Acid reflux occurs when stomach contents, including acid, flow backward into the esophagus. This happens because the lower esophageal sphincter (LES), a muscular valve, relaxes when it should remain closed, allowing acidic contents to ascend. While occasional reflux (heartburn) is normal, persistent reflux is diagnosed as Gastroesophageal Reflux Disease (GERD). Ignoring chronic GERD allows stomach acid to repeatedly damage the delicate lining of the esophagus, leading to a progression of physical consequences.
Immediate Damage: Esophagitis and Ulceration
Untreated acid reflux leads to esophagitis, the inflammation and irritation of the esophageal lining. The esophagus lacks the protective mucus layer found in the stomach, making it vulnerable to stomach acid. Chronic exposure causes the tissue to swell and become red and raw, a condition known as erosive esophagitis.
If inflammation persists, the constant chemical burn can wear away the protective surface layers, forming open sores called esophageal ulcers. Ulcers can cause significant pain, difficulty swallowing, and potential bleeding. The presence of these ulcers indicates substantial tissue destruction that requires medical intervention.
Structural Complications: Esophageal Strictures
The body attempts to repair damage caused by chronic esophagitis and ulceration. This cycle of injury and repair results in the formation of scar tissue, a fibrous material less flexible than the original esophageal lining. Over time, the accumulation of this dense scar tissue causes the esophagus to narrow, creating an esophageal stricture.
This physical narrowing interferes with the primary function of transporting food to the stomach. The most common symptom is dysphagia, or difficulty swallowing, as solid food may get stuck. In severe cases, the stricture can prevent both food and liquids from passing, requiring an emergency procedure to widen the opening.

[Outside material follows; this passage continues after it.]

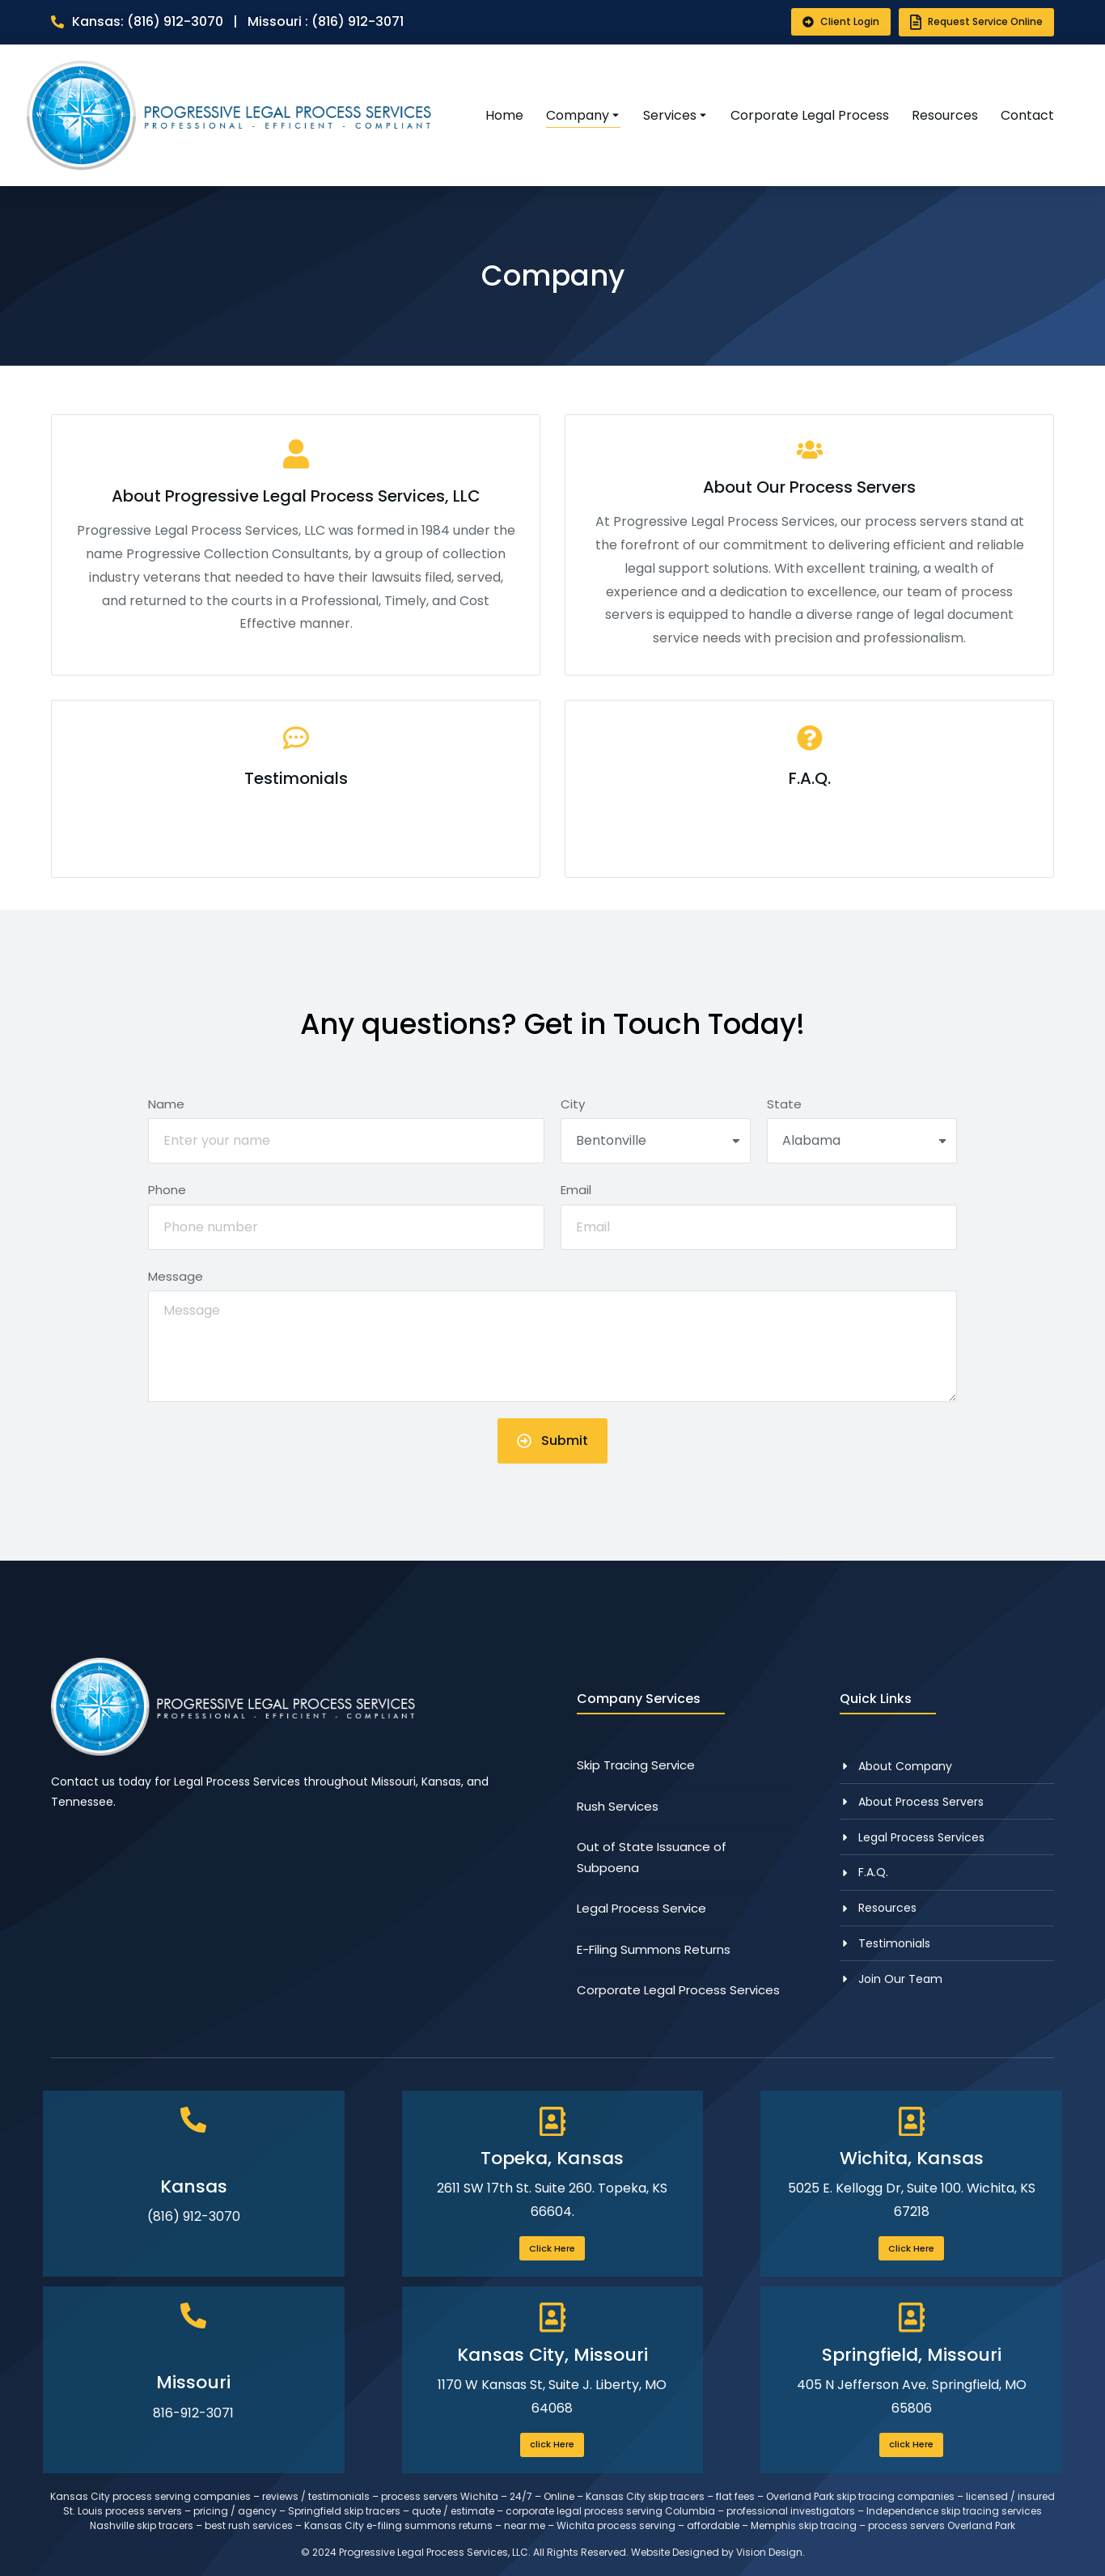  What do you see at coordinates (769, 2552) in the screenshot?
I see `Vision Design` at bounding box center [769, 2552].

The Most Serious Risk: Barrett’s Esophagus and Cancer
Long-term, unchecked acid exposure can lead to Barrett’s Esophagus (BE). This condition replaces the normal squamous cells lining the esophagus with columnar cells, resembling the lining of the small intestine. This cellular transformation is a protective response to chronic injury, but it fundamentally alters the tissue and is the only known precursor to Esophageal Adenocarcinoma (EAC).
The progression involves dysplasia, where the cells become increasingly abnormal in appearance and organization. Dysplasia is classified as low-grade or high-grade, with high-grade representing a late-stage precancerous change. While the annual risk of progression to EAC is low for non-dysplastic BE (0.12% to 0.40%), the risk increases substantially for those with low-grade dysplasia. Individuals diagnosed with BE require regular endoscopic surveillance to monitor cellular changes and detect cancer at the earliest stage.

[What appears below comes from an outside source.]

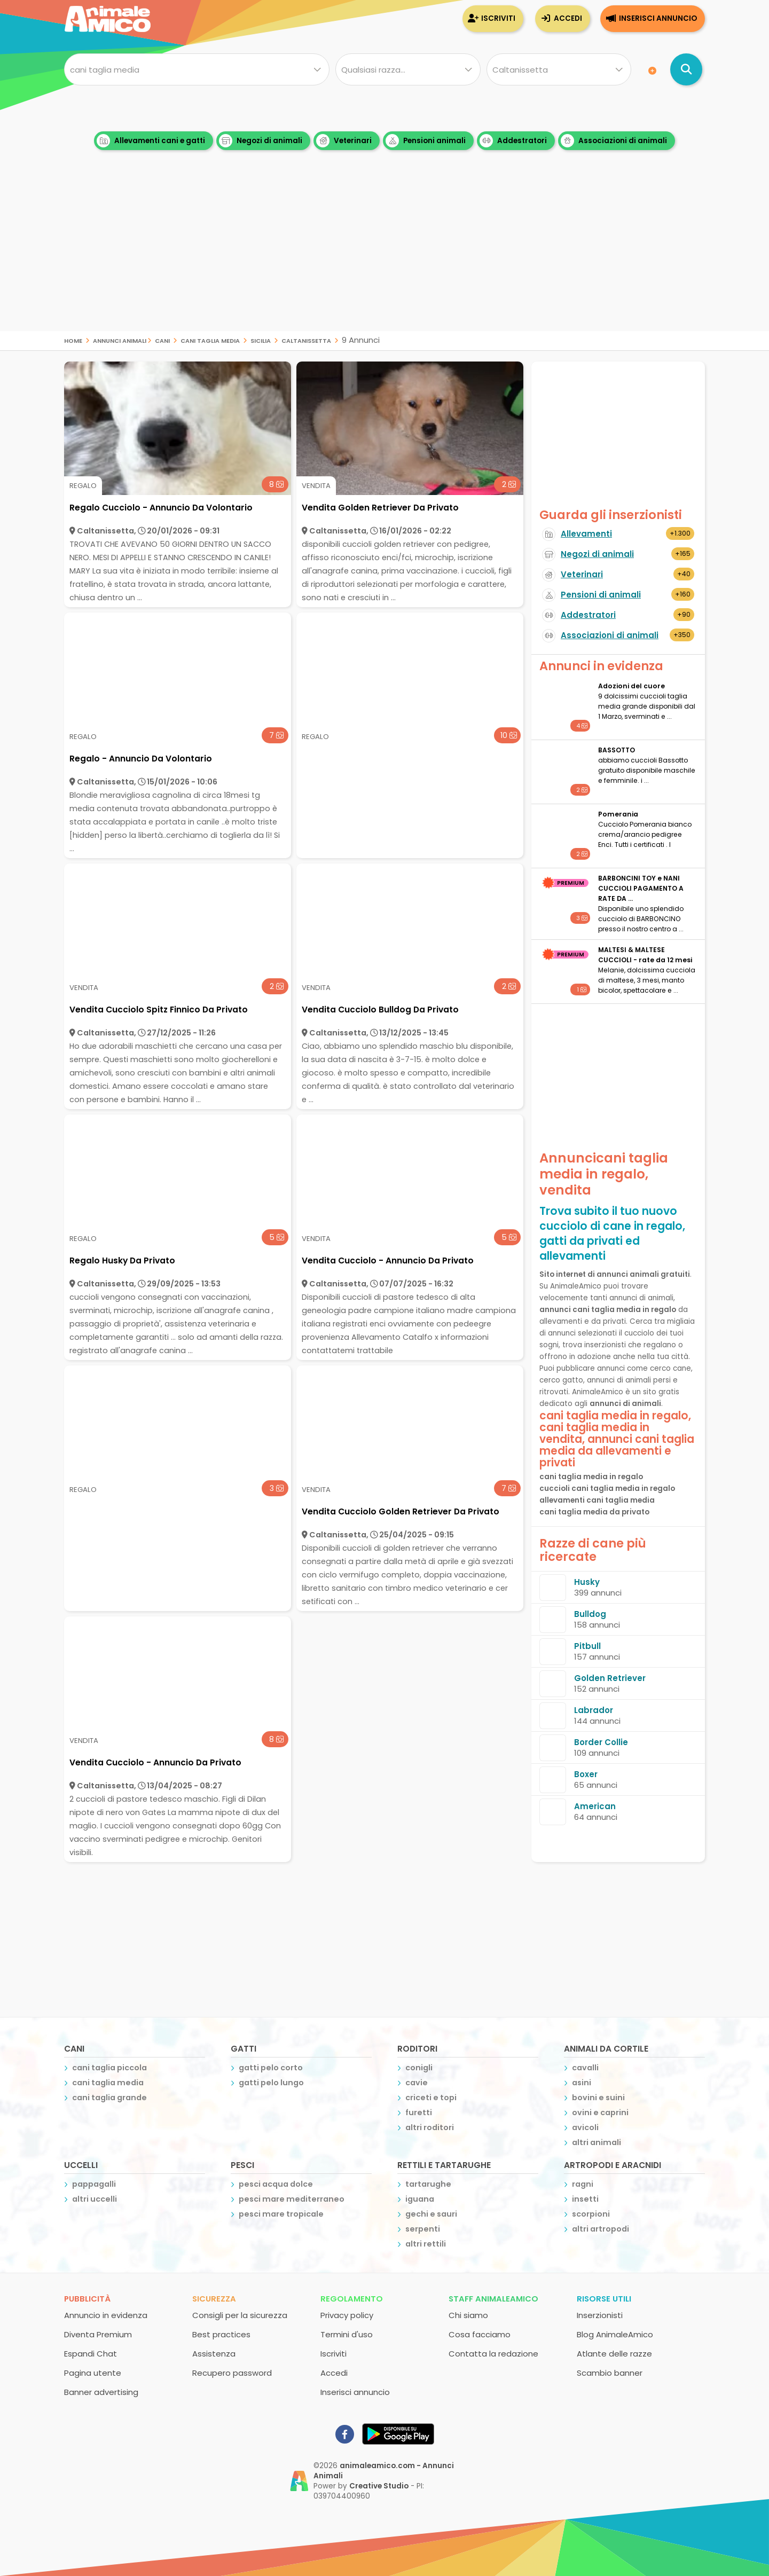 Image resolution: width=769 pixels, height=2576 pixels. I want to click on Cosa facciamo, so click(480, 2334).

Extra-Esophageal Complications
The damage caused by untreated GERD is not limited to the esophagus; refluxate traveling higher up the throat can affect structures outside the digestive tract. The respiratory system is frequently affected when small amounts of stomach acid or digestive enzymes can be inhaled, a process called micro-aspiration. This causes irritation to the airways, leading to chronic cough, persistent hoarseness, and laryngitis, which is the inflammation of the voice box.
For individuals who already have respiratory conditions, such as asthma, the aspiration of reflux material can exacerbate their symptoms, making breathing more difficult and increasing the frequency of attacks. Another common consequence that occurs entirely outside the esophagus is dental erosion, resulting from stomach acid reaching the mouth. The highly acidic nature of the refluxate slowly dissolves the enamel on the teeth, typically on the inner surfaces, leading to increased sensitivity and decay.